Records from a data collection:
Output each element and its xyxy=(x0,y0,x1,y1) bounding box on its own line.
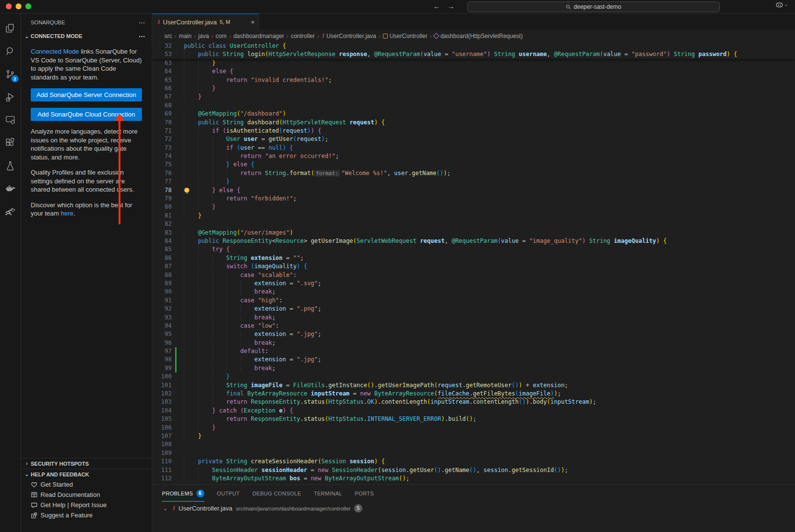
code-line[interactable]: 88 case "scalable": xyxy=(152,271,795,279)
code-line[interactable]: 83 @GetMapping("/user/images") xyxy=(152,229,795,237)
source-control-icon[interactable]: 2 xyxy=(0,62,20,85)
code-line[interactable]: 105 return ResponseEntity.status(HttpSta… xyxy=(152,415,795,423)
help-item-suggest-feature[interactable]: Suggest a Feature xyxy=(21,510,152,520)
code-line[interactable]: 63 } xyxy=(152,59,795,67)
line-number[interactable]: 83 xyxy=(152,229,172,237)
code-line[interactable]: 79 return "forbidden!"; xyxy=(152,195,795,203)
line-number[interactable]: 95 xyxy=(152,330,172,338)
testing-icon[interactable] xyxy=(0,154,20,177)
breadcrumb-item[interactable]: com xyxy=(216,33,227,39)
explorer-icon[interactable] xyxy=(0,17,20,39)
line-number[interactable]: 77 xyxy=(152,177,172,186)
tab-output[interactable]: OUTPUT xyxy=(217,485,240,502)
line-number[interactable]: 68 xyxy=(152,101,172,110)
code-line[interactable]: 32public class UserController { xyxy=(152,42,795,50)
line-number[interactable]: 111 xyxy=(152,466,172,474)
code-line[interactable]: 101 String imageFile = FileUtils.getInst… xyxy=(152,381,795,390)
sidebar-more-actions[interactable]: ⋯ xyxy=(139,19,146,26)
code-line[interactable]: 75 } else { xyxy=(152,160,795,169)
search-view-icon[interactable] xyxy=(0,39,20,62)
code-line[interactable]: 107 } xyxy=(152,432,795,440)
code-line[interactable]: 103 return ResponseEntity.status(HttpSta… xyxy=(152,398,795,406)
code-line[interactable]: 77 } xyxy=(152,177,795,186)
section-connected-mode[interactable]: ⌄ CONNECTED MODE ⋯ xyxy=(21,31,152,41)
code-line[interactable]: 99 break; xyxy=(152,364,795,373)
line-number[interactable]: 76 xyxy=(152,169,172,177)
remote-explorer-icon[interactable] xyxy=(0,108,20,131)
code-line[interactable]: 92 extension = ".png"; xyxy=(152,305,795,313)
code-line[interactable]: 102 final ByteArrayResource inputStream … xyxy=(152,390,795,398)
line-number[interactable]: 63 xyxy=(152,59,172,67)
line-number[interactable]: 94 xyxy=(152,322,172,330)
line-number[interactable]: 97 xyxy=(152,347,172,355)
tab-problems[interactable]: PROBLEMS 6 xyxy=(162,485,204,502)
here-link[interactable]: here xyxy=(60,210,73,217)
code-line[interactable]: 76 return String.format(format:"Welcome … xyxy=(152,169,795,177)
help-item-get-started[interactable]: Get Started xyxy=(21,479,152,490)
code-line[interactable]: 106 } xyxy=(152,424,795,432)
line-number[interactable]: 105 xyxy=(152,415,172,423)
line-number[interactable]: 96 xyxy=(152,339,172,347)
lightbulb-icon[interactable] xyxy=(184,188,189,193)
docker-icon[interactable] xyxy=(0,177,20,200)
line-number[interactable]: 69 xyxy=(152,110,172,118)
code-line[interactable]: 72 User user = getUser(request); xyxy=(152,135,795,143)
line-number[interactable]: 88 xyxy=(152,271,172,279)
line-number[interactable]: 75 xyxy=(152,160,172,169)
line-number[interactable]: 102 xyxy=(152,390,172,398)
code-line[interactable]: 66 } xyxy=(152,84,795,93)
line-number[interactable]: 80 xyxy=(152,203,172,211)
breadcrumb-item[interactable]: dashboard(HttpServletRequest) xyxy=(434,33,523,39)
code-line[interactable]: 112 ByteArrayOutputStream bos = new Byte… xyxy=(152,474,795,483)
line-number[interactable]: 86 xyxy=(152,254,172,262)
close-window-button[interactable] xyxy=(6,3,12,9)
line-number[interactable]: 81 xyxy=(152,212,172,220)
navigate-back-button[interactable]: ← xyxy=(433,2,440,10)
code-line[interactable]: 110 private String createSessionHeader(S… xyxy=(152,457,795,466)
code-line[interactable]: 70 public String dashboard(HttpServletRe… xyxy=(152,118,795,127)
extensions-icon[interactable] xyxy=(0,131,20,154)
line-number[interactable]: 100 xyxy=(152,373,172,381)
code-line[interactable]: 68 xyxy=(152,101,795,110)
line-number[interactable]: 87 xyxy=(152,262,172,271)
line-number[interactable]: 78 xyxy=(152,186,172,195)
line-number[interactable]: 108 xyxy=(152,440,172,449)
connected-mode-link[interactable]: Connected Mode xyxy=(31,48,79,55)
breadcrumb-item[interactable]: controller xyxy=(291,33,315,39)
code-line[interactable]: 67 } xyxy=(152,93,795,101)
copilot-menu[interactable] xyxy=(775,2,788,8)
code-line[interactable]: 86 String extension = ""; xyxy=(152,254,795,262)
code-line[interactable]: 64 else { xyxy=(152,67,795,76)
breadcrumb-item[interactable]: UserController xyxy=(383,33,427,39)
line-number[interactable]: 84 xyxy=(152,237,172,245)
code-line[interactable]: 87 switch (imageQuality) { xyxy=(152,262,795,271)
code-line[interactable]: 111 SessionHeader sessionHeader = new Se… xyxy=(152,466,795,474)
code-line[interactable]: 71 if (isAuthenticated(request)) { xyxy=(152,127,795,135)
line-number[interactable]: 101 xyxy=(152,381,172,390)
breadcrumb-item[interactable]: dashboardmanager xyxy=(233,33,284,39)
breadcrumb-item[interactable]: java xyxy=(198,33,209,39)
code-line[interactable]: 94 case "low": xyxy=(152,322,795,330)
code-line[interactable]: 91 case "high": xyxy=(152,296,795,305)
line-number[interactable]: 72 xyxy=(152,135,172,143)
code-line[interactable]: 109 xyxy=(152,449,795,457)
add-server-connection-button[interactable]: Add SonarQube Server Connection xyxy=(31,88,142,101)
close-tab-icon[interactable]: × xyxy=(251,19,255,26)
line-number[interactable]: 70 xyxy=(152,118,172,127)
code-line[interactable]: 95 extension = ".jpg"; xyxy=(152,330,795,338)
line-number[interactable]: 53 xyxy=(152,50,172,59)
breadcrumb-item[interactable]: main xyxy=(179,33,192,39)
code-line[interactable]: 85 try { xyxy=(152,245,795,254)
code-line[interactable]: 96 break; xyxy=(152,339,795,347)
code-line[interactable]: 108 xyxy=(152,440,795,449)
line-number[interactable]: 71 xyxy=(152,127,172,135)
line-number[interactable]: 67 xyxy=(152,93,172,101)
add-cloud-connection-button[interactable]: Add SonarQube Cloud Connection xyxy=(31,108,142,121)
line-number[interactable]: 106 xyxy=(152,424,172,432)
line-number[interactable]: 93 xyxy=(152,314,172,322)
sonarqube-view-icon[interactable] xyxy=(0,200,20,223)
command-center-search[interactable]: deeper-sast-demo xyxy=(467,1,720,12)
tab-debug-console[interactable]: DEBUG CONSOLE xyxy=(253,485,301,502)
line-number[interactable]: 66 xyxy=(152,84,172,93)
tab-terminal[interactable]: TERMINAL xyxy=(314,485,342,502)
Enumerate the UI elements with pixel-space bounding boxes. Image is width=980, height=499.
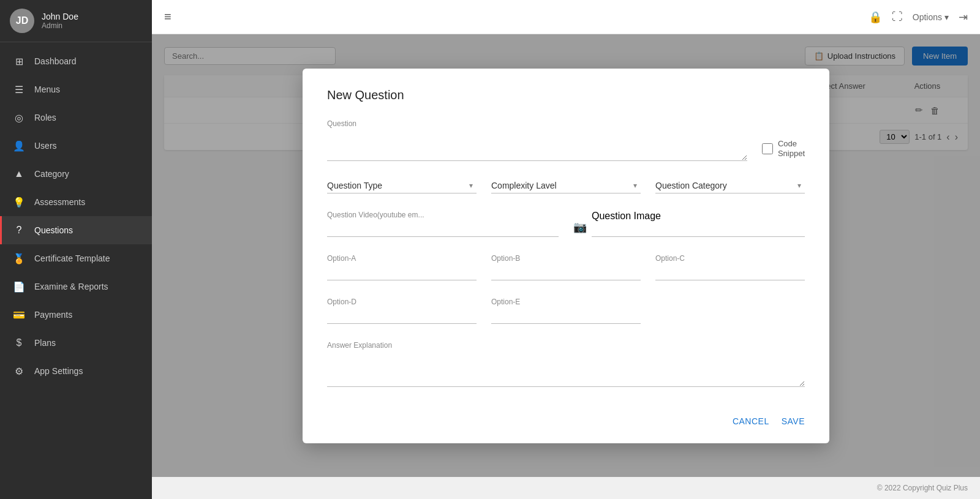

Exercise directions:
Output a verbatim copy of the entries and skip the pictures.

Completed exercise:
Output each element and its xyxy=(x0,y0,x1,y1) bounding box on its own line.
code-line[interactable]: 88 case "scalable": xyxy=(152,271,795,279)
code-line[interactable]: 83 @GetMapping("/user/images") xyxy=(152,229,795,237)
source-control-icon[interactable]: 2 xyxy=(0,62,20,85)
code-line[interactable]: 105 return ResponseEntity.status(HttpSta… xyxy=(152,415,795,423)
help-item-suggest-feature[interactable]: Suggest a Feature xyxy=(21,510,152,520)
code-line[interactable]: 63 } xyxy=(152,59,795,67)
line-number[interactable]: 83 xyxy=(152,229,172,237)
code-line[interactable]: 79 return "forbidden!"; xyxy=(152,195,795,203)
line-number[interactable]: 95 xyxy=(152,330,172,338)
testing-icon[interactable] xyxy=(0,154,20,177)
breadcrumb-item[interactable]: com xyxy=(216,33,227,39)
explorer-icon[interactable] xyxy=(0,17,20,39)
line-number[interactable]: 77 xyxy=(152,177,172,186)
tab-output[interactable]: OUTPUT xyxy=(217,485,240,502)
line-number[interactable]: 68 xyxy=(152,101,172,110)
code-line[interactable]: 32public class UserController { xyxy=(152,42,795,50)
line-number[interactable]: 111 xyxy=(152,466,172,474)
code-line[interactable]: 101 String imageFile = FileUtils.getInst… xyxy=(152,381,795,390)
sidebar-more-actions[interactable]: ⋯ xyxy=(139,19,146,26)
code-line[interactable]: 75 } else { xyxy=(152,160,795,169)
search-view-icon[interactable] xyxy=(0,39,20,62)
code-line[interactable]: 107 } xyxy=(152,432,795,440)
code-line[interactable]: 103 return ResponseEntity.status(HttpSta… xyxy=(152,398,795,406)
code-line[interactable]: 77 } xyxy=(152,177,795,186)
section-connected-mode[interactable]: ⌄ CONNECTED MODE ⋯ xyxy=(21,31,152,41)
code-line[interactable]: 99 break; xyxy=(152,364,795,373)
line-number[interactable]: 76 xyxy=(152,169,172,177)
remote-explorer-icon[interactable] xyxy=(0,108,20,131)
code-line[interactable]: 92 extension = ".png"; xyxy=(152,305,795,313)
code-line[interactable]: 102 final ByteArrayResource inputStream … xyxy=(152,390,795,398)
line-number[interactable]: 63 xyxy=(152,59,172,67)
line-number[interactable]: 94 xyxy=(152,322,172,330)
line-number[interactable]: 97 xyxy=(152,347,172,355)
tab-problems[interactable]: PROBLEMS 6 xyxy=(162,485,204,502)
here-link[interactable]: here xyxy=(60,210,73,217)
code-line[interactable]: 76 return String.format(format:"Welcome … xyxy=(152,169,795,177)
help-item-get-started[interactable]: Get Started xyxy=(21,479,152,490)
code-line[interactable]: 106 } xyxy=(152,424,795,432)
line-number[interactable]: 105 xyxy=(152,415,172,423)
line-number[interactable]: 96 xyxy=(152,339,172,347)
lightbulb-icon[interactable] xyxy=(184,188,189,193)
docker-icon[interactable] xyxy=(0,177,20,200)
line-number[interactable]: 69 xyxy=(152,110,172,118)
code-line[interactable]: 72 User user = getUser(request); xyxy=(152,135,795,143)
line-number[interactable]: 88 xyxy=(152,271,172,279)
line-number[interactable]: 75 xyxy=(152,160,172,169)
line-number[interactable]: 102 xyxy=(152,390,172,398)
code-line[interactable]: 66 } xyxy=(152,84,795,93)
line-number[interactable]: 80 xyxy=(152,203,172,211)
breadcrumb-item[interactable]: dashboard(HttpServletRequest) xyxy=(434,33,523,39)
code-line[interactable]: 112 ByteArrayOutputStream bos = new Byte… xyxy=(152,474,795,483)
line-number[interactable]: 86 xyxy=(152,254,172,262)
close-window-button[interactable] xyxy=(6,3,12,9)
line-number[interactable]: 81 xyxy=(152,212,172,220)
navigate-back-button[interactable]: ← xyxy=(433,2,440,10)
code-line[interactable]: 110 private String createSessionHeader(S… xyxy=(152,457,795,466)
code-line[interactable]: 70 public String dashboard(HttpServletRe… xyxy=(152,118,795,127)
extensions-icon[interactable] xyxy=(0,131,20,154)
line-number[interactable]: 100 xyxy=(152,373,172,381)
code-line[interactable]: 68 xyxy=(152,101,795,110)
line-number[interactable]: 87 xyxy=(152,262,172,271)
line-number[interactable]: 78 xyxy=(152,186,172,195)
line-number[interactable]: 108 xyxy=(152,440,172,449)
connected-mode-link[interactable]: Connected Mode xyxy=(31,48,79,55)
breadcrumb-item[interactable]: controller xyxy=(291,33,315,39)
code-line[interactable]: 67 } xyxy=(152,93,795,101)
copilot-menu[interactable] xyxy=(775,2,788,8)
code-line[interactable]: 86 String extension = ""; xyxy=(152,254,795,262)
code-line[interactable]: 64 else { xyxy=(152,67,795,76)
breadcrumb-item[interactable]: UserController xyxy=(383,33,427,39)
line-number[interactable]: 84 xyxy=(152,237,172,245)
code-line[interactable]: 87 switch (imageQuality) { xyxy=(152,262,795,271)
code-line[interactable]: 111 SessionHeader sessionHeader = new Se… xyxy=(152,466,795,474)
code-line[interactable]: 71 if (isAuthenticated(request)) { xyxy=(152,127,795,135)
line-number[interactable]: 101 xyxy=(152,381,172,390)
breadcrumb-item[interactable]: dashboardmanager xyxy=(233,33,284,39)
breadcrumb-item[interactable]: java xyxy=(198,33,209,39)
code-line[interactable]: 94 case "low": xyxy=(152,322,795,330)
code-line[interactable]: 91 case "high": xyxy=(152,296,795,305)
line-number[interactable]: 72 xyxy=(152,135,172,143)
code-line[interactable]: 109 xyxy=(152,449,795,457)
add-server-connection-button[interactable]: Add SonarQube Server Connection xyxy=(31,88,142,101)
close-tab-icon[interactable]: × xyxy=(251,19,255,26)
line-number[interactable]: 70 xyxy=(152,118,172,127)
code-line[interactable]: 95 extension = ".jpg"; xyxy=(152,330,795,338)
line-number[interactable]: 53 xyxy=(152,50,172,59)
breadcrumb-item[interactable]: main xyxy=(179,33,192,39)
code-line[interactable]: 85 try { xyxy=(152,245,795,254)
code-line[interactable]: 96 break; xyxy=(152,339,795,347)
code-line[interactable]: 108 xyxy=(152,440,795,449)
line-number[interactable]: 71 xyxy=(152,127,172,135)
line-number[interactable]: 67 xyxy=(152,93,172,101)
add-cloud-connection-button[interactable]: Add SonarQube Cloud Connection xyxy=(31,108,142,121)
line-number[interactable]: 106 xyxy=(152,424,172,432)
line-number[interactable]: 93 xyxy=(152,314,172,322)
sonarqube-view-icon[interactable] xyxy=(0,200,20,223)
command-center-search[interactable]: deeper-sast-demo xyxy=(467,1,720,12)
tab-debug-console[interactable]: DEBUG CONSOLE xyxy=(253,485,301,502)
line-number[interactable]: 66 xyxy=(152,84,172,93)
tab-terminal[interactable]: TERMINAL xyxy=(314,485,342,502)
Enumerate the UI elements with pixel-space bounding boxes. Image is width=980, height=499.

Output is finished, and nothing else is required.